**What you are asked to do**
From the first line of the records below through the line with "from peers with", output each line exactly; skip the pictures.

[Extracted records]

BEGIN

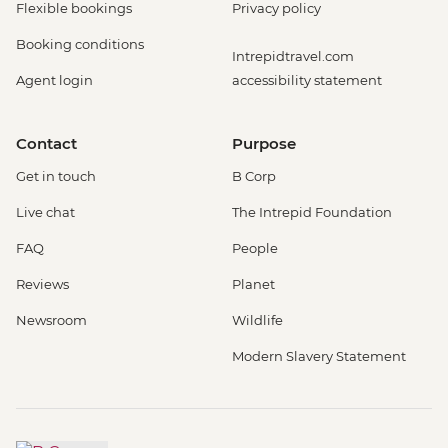
Flexible bookings
Privacy policy
Booking conditions
Intrepidtravel.com
Agent login
accessibility statement
Contact
Purpose
Get in touch
B Corp
Live chat
The Intrepid Foundation
FAQ
People
Reviews
Planet
Newsroom
Wildlife
Modern Slavery Statement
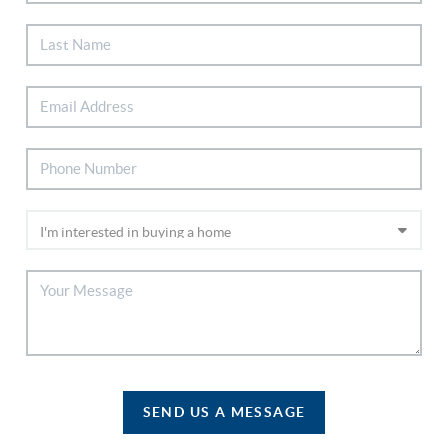
SEND US A MESSAGE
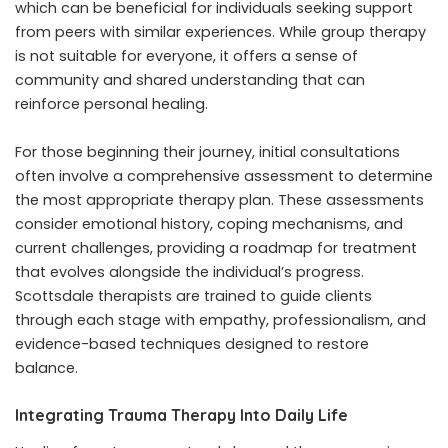
which can be beneficial for individuals seeking support
from peers with similar experiences. While group therapy
is not suitable for everyone, it offers a sense of
community and shared understanding that can
reinforce personal healing.
For those beginning their journey, initial consultations
often involve a comprehensive assessment to determine
the most appropriate therapy plan. These assessments
consider emotional history, coping mechanisms, and
current challenges, providing a roadmap for treatment
that evolves alongside the individual’s progress.
Scottsdale therapists are trained to guide clients
through each stage with empathy, professionalism, and
evidence-based techniques designed to restore
balance.
Integrating Trauma Therapy Into Daily Life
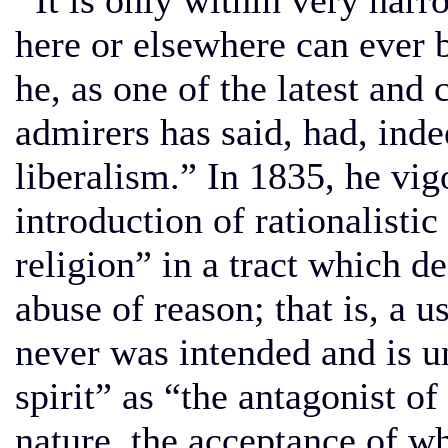
It is only within very narr
here or elsewhere can ever 
he, as one of the latest and c
admirers has said, had, inde
liberalism.” In 1835, he vig
introduction of rationalistic
religion” in a tract which d
abuse of reason; that is, a u
never was intended and is un
spirit” as “the antagonist of 
nature, the acceptance of w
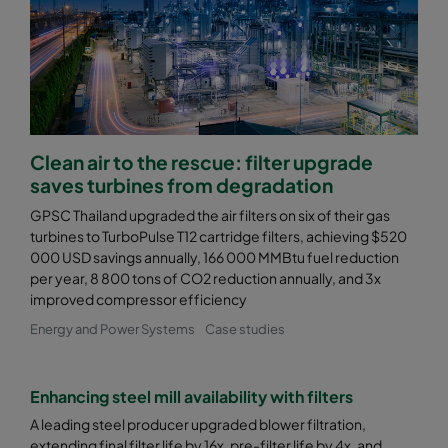
0170 490x592x600-5
ePM1 70%
F8
0170 287x592x600-3
ePM1 70%
F8
0185 592x592x640-12
ePM1 85%
F9
Clean air to the rescue: filter upgrade
saves turbines from degradation
0185 490x592x640-10
ePM1 85%
F9
GPSC Thailand upgraded the air filters on six of their gas
turbines to TurboPulse T12 cartridge filters, achieving $520
000 USD savings annually, 166 000 MMBtu fuel reduction
0185 287x592x640-6
ePM1 85%
F9
per year, 8 800 tons of CO2 reduction annually, and 3x
improved compressor efficiency
0185 592x592x520-10
ePM1 85%
F9
Energy and Power Systems
Case studies
0185 490x592x520-8
ePM1 85%
F9
Enhancing steel mill availability with filters
0185 287x592x520-5
ePM1 85%
F9
A leading steel producer upgraded blower filtration,
extending final filter life by 16x, pre-filter life by 4x, and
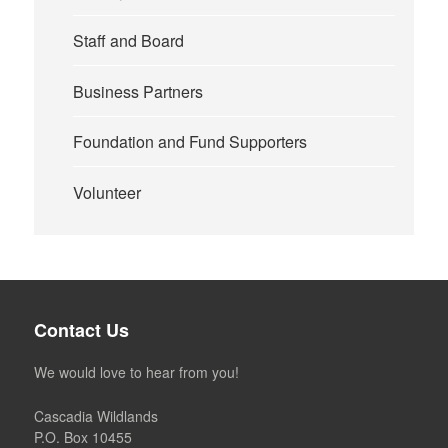
Staff and Board
Business Partners
Foundation and Fund Supporters
Volunteer
Contact Us
We would love to hear from you!
Cascadia Wildlands
P.O. Box 10455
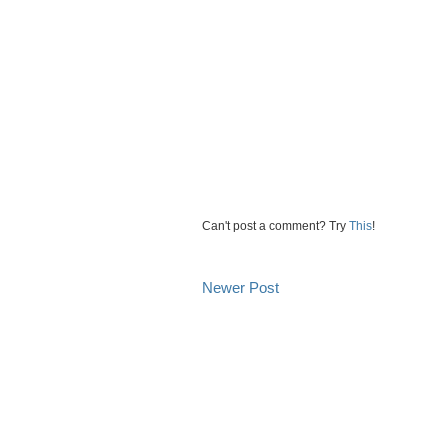
Can't post a comment? Try
This
!
Newer Post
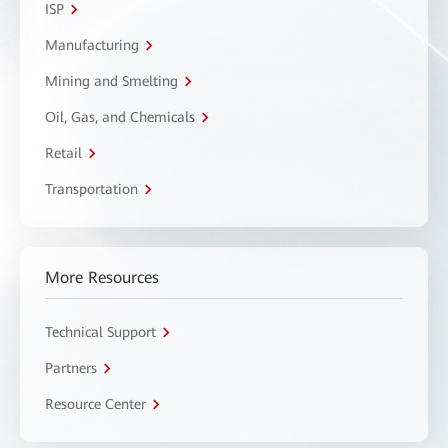
ISP
Manufacturing
Mining and Smelting
Oil, Gas, and Chemicals
Retail
Transportation
More Resources
Technical Support
Partners
Resource Center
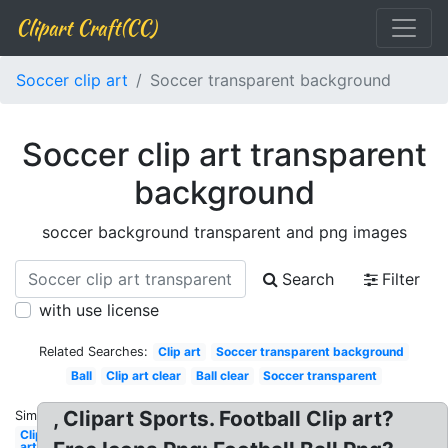
Clipart Craft(CC)
Soccer clip art
Soccer transparent background
Soccer clip art transparent
background
soccer background transparent and png images
Search
Filter
with use license
Related Searches:
Clip art
Soccer transparent background
Ball
Clip art clear
Ball clear
Soccer transparent
, Clipart Sports. Football Clip art?
Similar:
Clip
art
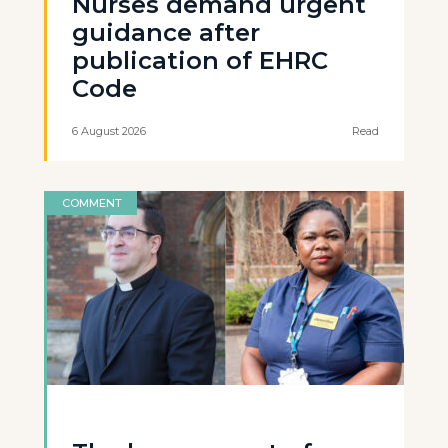
Nurses demand urgent
guidance after
publication of EHRC
Code
6 August 2026
Read
COMMENT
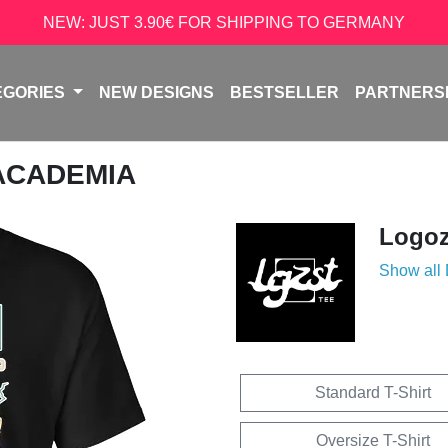
NEW: JUST 3.90€ FOR SHIPPING TO GERMANY
EGORIES
NEW DESIGNS
BESTSELLER
PARTNERS
 ACADEMIA
Logoz
Show all
Standard T-Shirt
Oversize T-Shirt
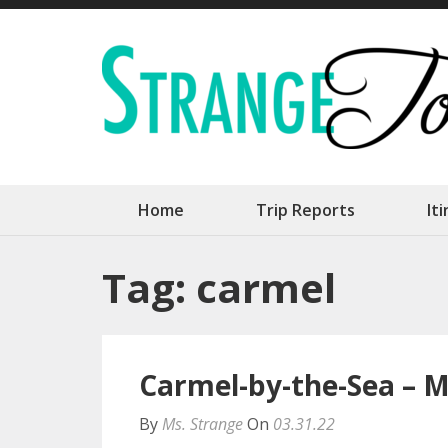
Skip
to
content
(Press
Enter)
Home
Trip Reports
It
Tag:
carmel
Carmel-by-the-Sea – M
By
Ms. Strange
On
03.31.22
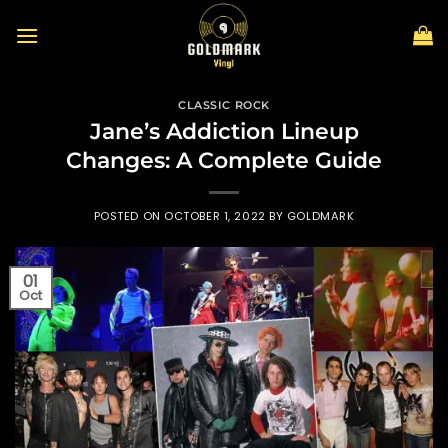
Skip
to
content
CLASSIC ROCK
Jane’s Addiction Lineup
Changes: A Complete Guide
POSTED ON
OCTOBER 1, 2022
BY
GOLDMARK
01
Oct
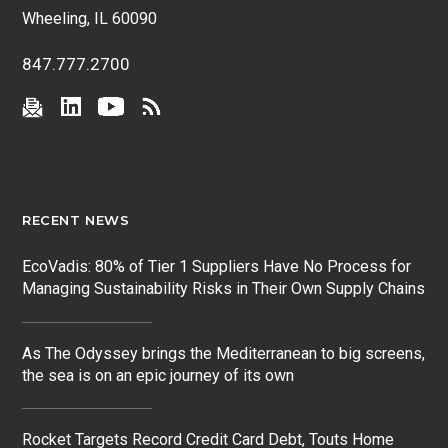
Wheeling, IL 60090
847.777.2700
RECENT NEWS
EcoVadis: 80% of Tier 1 Suppliers Have No Process for
Managing Sustainability Risks in Their Own Supply Chains
As The Odyssey brings the Mediterranean to big screens,
the sea is on an epic journey of its own
Rocket Targets Record Credit Card Debt, Touts Home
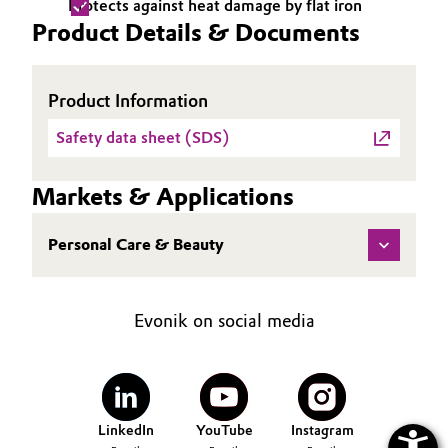
Protects against heat damage by flat iron
Product Details & Documents
Oil & Gas, Petrochemicals
Personal Care & Beauty
Product Information
Pharma & Biopharma
Safety data sheet (SDS)
Plastics & Rubber
Markets & Applications
Pulp, Paper & Packaging
Personal Care & Beauty
Textiles, Leather & Nonwovens
Evonik on social media
LinkedIn
YouTube
Instagram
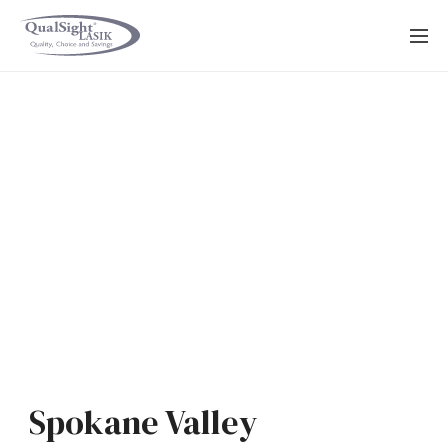
Skip
to
content
Spokane Valley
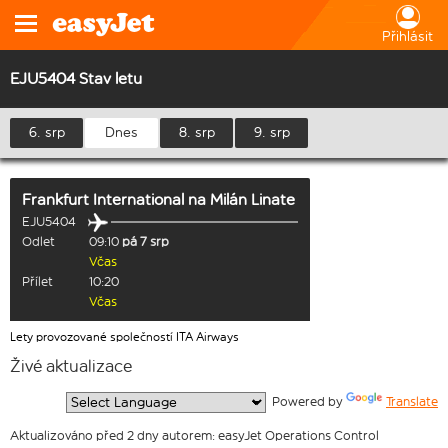
Přihlásit
EJU5404 Stav letu
6. srp
Dnes
8. srp
9. srp
Frankfurt International
na
Milán Linate
EJU5404
Odlet
09:10
pá 7 srp
Včas
Přílet
10:20
Včas
Lety provozované společností ITA Airways
Živé aktualizace
  Powered by 
Translate
Aktualizováno před 2 dny autorem: easyJet Operations Control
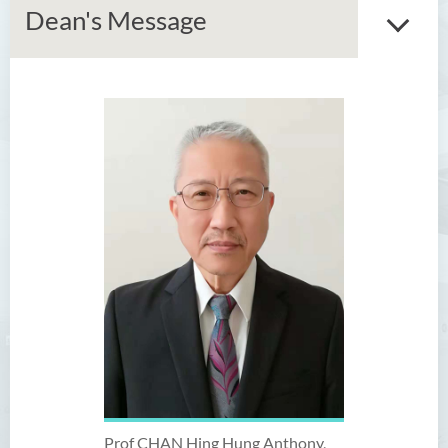
Dean's Message
Introduction
Dean's Message
Vision and Mission
Programme Offered
Academic Staff
Administrative & Research
Staff
External Advisers & External
Examiners
Prof CHAN Hing Hung Anthony,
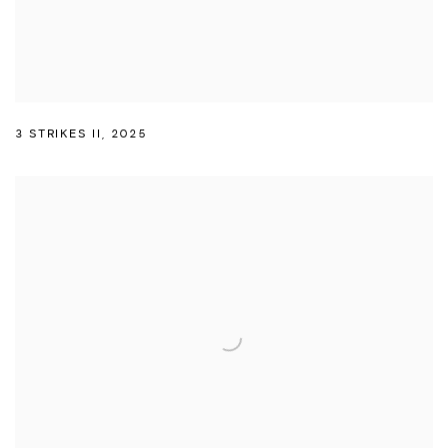
3 STRIKES II
,
2025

END

**Answer to this exercise**
Flexible bookings
Privacy policy
Booking conditions
Intrepidtravel.com
Agent login
accessibility statement
Contact
Purpose
Get in touch
B Corp
Live chat
The Intrepid Foundation
FAQ
People
Reviews
Planet
Newsroom
Wildlife
Modern Slavery Statement
SEND US A MESSAGE
which can be beneficial for individuals seeking support
from peers with similar experiences. While group therapy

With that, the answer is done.